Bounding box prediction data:
☆ ☆ ☆ ☆ ☆ ☆ ☆

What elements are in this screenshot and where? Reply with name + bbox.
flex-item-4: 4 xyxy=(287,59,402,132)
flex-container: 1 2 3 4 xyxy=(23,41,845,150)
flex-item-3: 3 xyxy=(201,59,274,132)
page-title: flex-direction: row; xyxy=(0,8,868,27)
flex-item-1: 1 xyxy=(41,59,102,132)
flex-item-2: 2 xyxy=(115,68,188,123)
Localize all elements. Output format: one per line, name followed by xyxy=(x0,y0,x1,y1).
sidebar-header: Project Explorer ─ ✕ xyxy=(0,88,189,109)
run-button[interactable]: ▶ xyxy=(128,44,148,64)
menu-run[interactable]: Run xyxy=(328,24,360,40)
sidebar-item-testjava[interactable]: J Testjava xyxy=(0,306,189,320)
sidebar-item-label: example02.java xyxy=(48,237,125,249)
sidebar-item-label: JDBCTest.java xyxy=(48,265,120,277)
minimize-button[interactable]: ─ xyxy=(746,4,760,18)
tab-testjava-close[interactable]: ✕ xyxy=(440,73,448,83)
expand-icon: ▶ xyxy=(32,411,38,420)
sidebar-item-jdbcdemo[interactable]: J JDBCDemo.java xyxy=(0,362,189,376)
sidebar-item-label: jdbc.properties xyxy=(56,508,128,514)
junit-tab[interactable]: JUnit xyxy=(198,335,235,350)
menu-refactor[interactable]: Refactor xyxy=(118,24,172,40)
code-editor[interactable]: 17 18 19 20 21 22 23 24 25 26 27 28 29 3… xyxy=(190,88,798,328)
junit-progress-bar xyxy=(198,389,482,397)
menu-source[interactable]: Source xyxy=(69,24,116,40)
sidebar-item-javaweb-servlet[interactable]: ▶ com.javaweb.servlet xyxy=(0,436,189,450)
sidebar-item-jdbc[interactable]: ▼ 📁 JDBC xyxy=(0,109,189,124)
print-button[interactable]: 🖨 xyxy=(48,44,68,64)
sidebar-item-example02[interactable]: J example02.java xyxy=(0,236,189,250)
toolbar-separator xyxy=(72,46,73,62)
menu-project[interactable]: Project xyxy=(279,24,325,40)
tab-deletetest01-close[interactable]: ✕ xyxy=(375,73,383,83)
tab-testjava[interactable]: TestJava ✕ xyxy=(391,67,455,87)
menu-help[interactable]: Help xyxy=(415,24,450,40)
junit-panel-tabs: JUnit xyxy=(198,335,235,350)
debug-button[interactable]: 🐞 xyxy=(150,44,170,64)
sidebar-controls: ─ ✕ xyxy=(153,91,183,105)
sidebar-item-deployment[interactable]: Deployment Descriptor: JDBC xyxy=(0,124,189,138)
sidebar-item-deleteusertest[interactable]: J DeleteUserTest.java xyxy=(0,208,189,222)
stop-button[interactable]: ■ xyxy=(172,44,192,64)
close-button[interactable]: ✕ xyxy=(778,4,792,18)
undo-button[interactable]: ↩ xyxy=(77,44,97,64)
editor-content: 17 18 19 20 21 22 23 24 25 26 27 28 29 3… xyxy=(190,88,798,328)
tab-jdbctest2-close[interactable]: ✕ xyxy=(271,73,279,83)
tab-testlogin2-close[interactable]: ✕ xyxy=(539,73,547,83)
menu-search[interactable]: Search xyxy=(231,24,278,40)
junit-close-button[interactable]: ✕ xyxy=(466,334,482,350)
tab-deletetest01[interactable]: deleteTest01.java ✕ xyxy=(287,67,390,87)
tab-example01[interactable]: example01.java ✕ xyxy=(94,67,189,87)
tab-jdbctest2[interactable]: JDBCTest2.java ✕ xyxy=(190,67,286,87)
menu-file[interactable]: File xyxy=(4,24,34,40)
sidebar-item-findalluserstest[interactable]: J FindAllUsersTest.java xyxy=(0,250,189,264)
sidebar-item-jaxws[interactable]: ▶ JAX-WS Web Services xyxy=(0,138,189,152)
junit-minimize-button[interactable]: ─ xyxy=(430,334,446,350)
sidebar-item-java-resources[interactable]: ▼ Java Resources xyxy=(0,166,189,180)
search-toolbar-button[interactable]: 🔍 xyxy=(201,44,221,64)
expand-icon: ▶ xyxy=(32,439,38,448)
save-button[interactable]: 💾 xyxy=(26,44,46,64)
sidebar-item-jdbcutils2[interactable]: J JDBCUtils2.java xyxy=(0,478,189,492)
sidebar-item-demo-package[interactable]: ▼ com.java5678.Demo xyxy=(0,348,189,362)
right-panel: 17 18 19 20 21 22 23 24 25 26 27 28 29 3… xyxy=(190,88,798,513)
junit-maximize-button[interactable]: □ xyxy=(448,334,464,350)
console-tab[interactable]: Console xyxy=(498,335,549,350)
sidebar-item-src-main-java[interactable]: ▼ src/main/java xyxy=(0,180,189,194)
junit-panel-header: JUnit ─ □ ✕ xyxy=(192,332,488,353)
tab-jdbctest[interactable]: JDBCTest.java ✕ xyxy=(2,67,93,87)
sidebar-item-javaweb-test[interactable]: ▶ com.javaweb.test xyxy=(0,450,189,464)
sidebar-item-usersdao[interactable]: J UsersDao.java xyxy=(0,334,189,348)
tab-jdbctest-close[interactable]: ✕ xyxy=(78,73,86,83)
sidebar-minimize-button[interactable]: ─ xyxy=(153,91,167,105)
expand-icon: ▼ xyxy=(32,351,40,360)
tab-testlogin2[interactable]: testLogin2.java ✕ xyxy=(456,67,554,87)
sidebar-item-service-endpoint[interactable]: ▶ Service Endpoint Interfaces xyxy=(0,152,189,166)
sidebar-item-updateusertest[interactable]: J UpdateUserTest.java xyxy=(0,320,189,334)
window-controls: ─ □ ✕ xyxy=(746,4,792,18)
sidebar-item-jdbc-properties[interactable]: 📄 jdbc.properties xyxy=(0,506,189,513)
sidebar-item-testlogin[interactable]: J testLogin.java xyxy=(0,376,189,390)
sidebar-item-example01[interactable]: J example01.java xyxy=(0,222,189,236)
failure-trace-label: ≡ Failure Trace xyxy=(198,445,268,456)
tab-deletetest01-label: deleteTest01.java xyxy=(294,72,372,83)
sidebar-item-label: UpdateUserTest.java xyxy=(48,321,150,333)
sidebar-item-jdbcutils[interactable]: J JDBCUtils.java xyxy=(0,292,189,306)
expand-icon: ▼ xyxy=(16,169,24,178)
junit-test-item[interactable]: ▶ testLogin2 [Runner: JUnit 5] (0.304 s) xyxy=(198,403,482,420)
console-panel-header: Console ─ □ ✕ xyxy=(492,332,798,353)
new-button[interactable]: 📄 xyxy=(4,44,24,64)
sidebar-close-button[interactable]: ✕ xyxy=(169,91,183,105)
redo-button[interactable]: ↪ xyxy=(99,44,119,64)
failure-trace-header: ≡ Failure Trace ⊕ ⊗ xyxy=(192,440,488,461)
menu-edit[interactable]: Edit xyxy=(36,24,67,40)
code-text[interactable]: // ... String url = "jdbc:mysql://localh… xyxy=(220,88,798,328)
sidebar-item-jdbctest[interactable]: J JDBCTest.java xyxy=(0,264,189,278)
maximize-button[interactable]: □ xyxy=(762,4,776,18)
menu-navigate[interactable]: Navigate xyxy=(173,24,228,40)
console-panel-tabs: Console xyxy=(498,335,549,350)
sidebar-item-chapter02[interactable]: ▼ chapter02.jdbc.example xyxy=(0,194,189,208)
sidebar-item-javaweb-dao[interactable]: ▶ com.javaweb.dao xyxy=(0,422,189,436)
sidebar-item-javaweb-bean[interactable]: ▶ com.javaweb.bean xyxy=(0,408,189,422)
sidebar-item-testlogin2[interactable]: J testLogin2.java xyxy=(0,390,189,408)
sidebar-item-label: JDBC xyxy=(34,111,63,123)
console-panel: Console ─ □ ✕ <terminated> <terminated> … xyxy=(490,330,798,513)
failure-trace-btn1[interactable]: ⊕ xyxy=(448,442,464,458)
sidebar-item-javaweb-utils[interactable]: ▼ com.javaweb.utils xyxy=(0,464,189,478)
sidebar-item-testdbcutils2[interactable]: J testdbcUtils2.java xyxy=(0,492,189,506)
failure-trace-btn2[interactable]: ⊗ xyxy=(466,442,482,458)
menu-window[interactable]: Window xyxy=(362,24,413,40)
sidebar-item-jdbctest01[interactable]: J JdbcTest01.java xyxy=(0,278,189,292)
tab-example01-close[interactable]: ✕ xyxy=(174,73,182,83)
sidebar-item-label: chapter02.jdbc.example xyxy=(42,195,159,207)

☆ ☆ ☆ ☆ ☆ ☆ ☆

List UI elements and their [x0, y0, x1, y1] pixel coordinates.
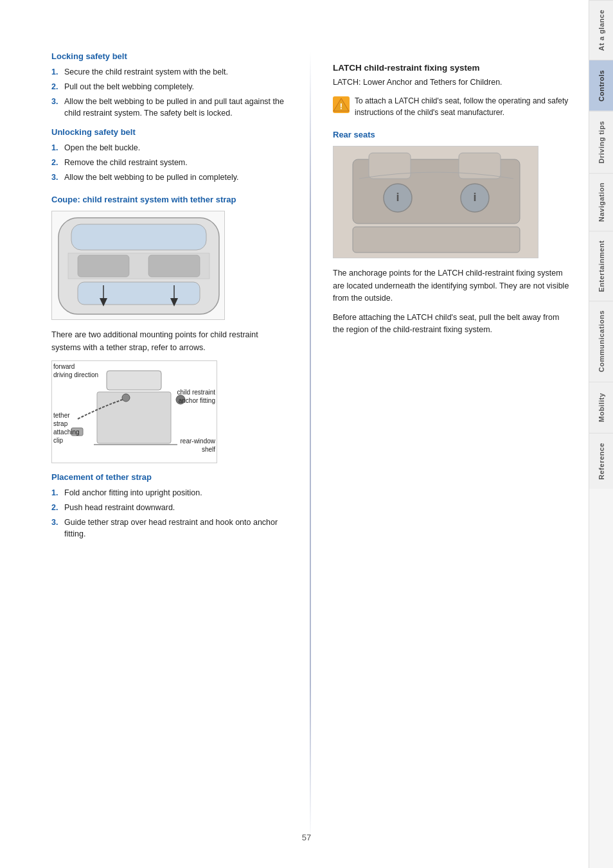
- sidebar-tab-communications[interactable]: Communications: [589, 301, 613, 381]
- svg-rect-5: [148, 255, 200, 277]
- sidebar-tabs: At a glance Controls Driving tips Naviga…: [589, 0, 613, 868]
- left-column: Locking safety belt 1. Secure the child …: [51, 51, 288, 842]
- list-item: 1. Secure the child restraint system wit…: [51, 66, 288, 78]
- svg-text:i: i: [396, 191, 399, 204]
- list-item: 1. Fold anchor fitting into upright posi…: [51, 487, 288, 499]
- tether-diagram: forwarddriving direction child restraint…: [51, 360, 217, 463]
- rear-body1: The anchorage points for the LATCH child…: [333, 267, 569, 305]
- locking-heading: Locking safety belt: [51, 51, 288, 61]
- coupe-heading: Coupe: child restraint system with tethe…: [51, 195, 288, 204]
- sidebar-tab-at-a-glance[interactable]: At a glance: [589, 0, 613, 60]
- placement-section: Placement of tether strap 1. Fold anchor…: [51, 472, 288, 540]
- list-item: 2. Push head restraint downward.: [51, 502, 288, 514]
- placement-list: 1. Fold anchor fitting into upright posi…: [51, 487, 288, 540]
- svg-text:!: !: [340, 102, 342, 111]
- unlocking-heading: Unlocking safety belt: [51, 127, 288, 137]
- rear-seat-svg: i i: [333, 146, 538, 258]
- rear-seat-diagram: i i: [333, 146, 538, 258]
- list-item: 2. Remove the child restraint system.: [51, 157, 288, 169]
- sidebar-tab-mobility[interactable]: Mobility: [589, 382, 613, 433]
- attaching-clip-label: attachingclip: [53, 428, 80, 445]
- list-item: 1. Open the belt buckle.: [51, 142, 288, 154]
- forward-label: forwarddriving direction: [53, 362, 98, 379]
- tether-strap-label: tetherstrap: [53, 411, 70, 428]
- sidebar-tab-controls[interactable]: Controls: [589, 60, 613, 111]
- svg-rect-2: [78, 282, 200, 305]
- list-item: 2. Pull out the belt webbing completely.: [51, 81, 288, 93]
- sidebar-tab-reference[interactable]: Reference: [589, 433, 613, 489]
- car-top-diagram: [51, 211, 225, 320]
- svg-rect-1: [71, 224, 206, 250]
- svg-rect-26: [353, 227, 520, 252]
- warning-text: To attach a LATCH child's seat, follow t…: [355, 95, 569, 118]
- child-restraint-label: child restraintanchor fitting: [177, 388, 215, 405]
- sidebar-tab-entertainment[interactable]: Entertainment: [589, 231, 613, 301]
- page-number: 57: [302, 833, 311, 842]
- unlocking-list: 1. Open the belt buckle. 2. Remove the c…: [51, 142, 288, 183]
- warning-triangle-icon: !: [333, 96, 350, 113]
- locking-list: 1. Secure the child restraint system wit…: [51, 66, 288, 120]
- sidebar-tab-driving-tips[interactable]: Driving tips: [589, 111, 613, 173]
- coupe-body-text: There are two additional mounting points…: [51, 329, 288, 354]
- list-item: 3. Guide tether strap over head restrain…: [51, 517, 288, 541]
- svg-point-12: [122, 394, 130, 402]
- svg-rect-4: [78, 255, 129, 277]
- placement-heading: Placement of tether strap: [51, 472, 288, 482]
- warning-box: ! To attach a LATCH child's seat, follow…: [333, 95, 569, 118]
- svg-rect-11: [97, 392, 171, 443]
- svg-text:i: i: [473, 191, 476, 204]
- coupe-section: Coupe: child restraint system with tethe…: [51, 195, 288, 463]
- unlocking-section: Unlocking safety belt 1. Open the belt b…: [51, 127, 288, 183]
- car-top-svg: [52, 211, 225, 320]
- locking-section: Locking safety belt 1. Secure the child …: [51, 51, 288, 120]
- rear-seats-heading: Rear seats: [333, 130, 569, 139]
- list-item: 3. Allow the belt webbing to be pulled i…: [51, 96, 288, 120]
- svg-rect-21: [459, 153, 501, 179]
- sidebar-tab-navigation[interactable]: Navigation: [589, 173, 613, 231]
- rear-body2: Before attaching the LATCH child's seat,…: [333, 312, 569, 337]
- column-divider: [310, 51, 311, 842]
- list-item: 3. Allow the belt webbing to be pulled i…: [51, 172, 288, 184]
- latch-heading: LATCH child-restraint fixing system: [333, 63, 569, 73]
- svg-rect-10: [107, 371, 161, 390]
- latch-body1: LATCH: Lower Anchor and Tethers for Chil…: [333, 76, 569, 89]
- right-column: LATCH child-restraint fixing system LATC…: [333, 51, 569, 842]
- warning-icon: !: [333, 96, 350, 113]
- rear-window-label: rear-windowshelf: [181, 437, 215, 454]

☆ ☆ ☆ ☆ ☆ ☆ ☆

### WORK ITEM:
Working through the records, find each line containing the word "unlocking" and copy it.

### WRITTEN RESPONSE:
- unlocking-heading: Unlocking safety belt: [51, 127, 288, 137]
- unlocking-list: 1. Open the belt buckle. 2. Remove the c…: [51, 142, 288, 183]
- unlocking-section: Unlocking safety belt 1. Open the belt b…: [51, 127, 288, 183]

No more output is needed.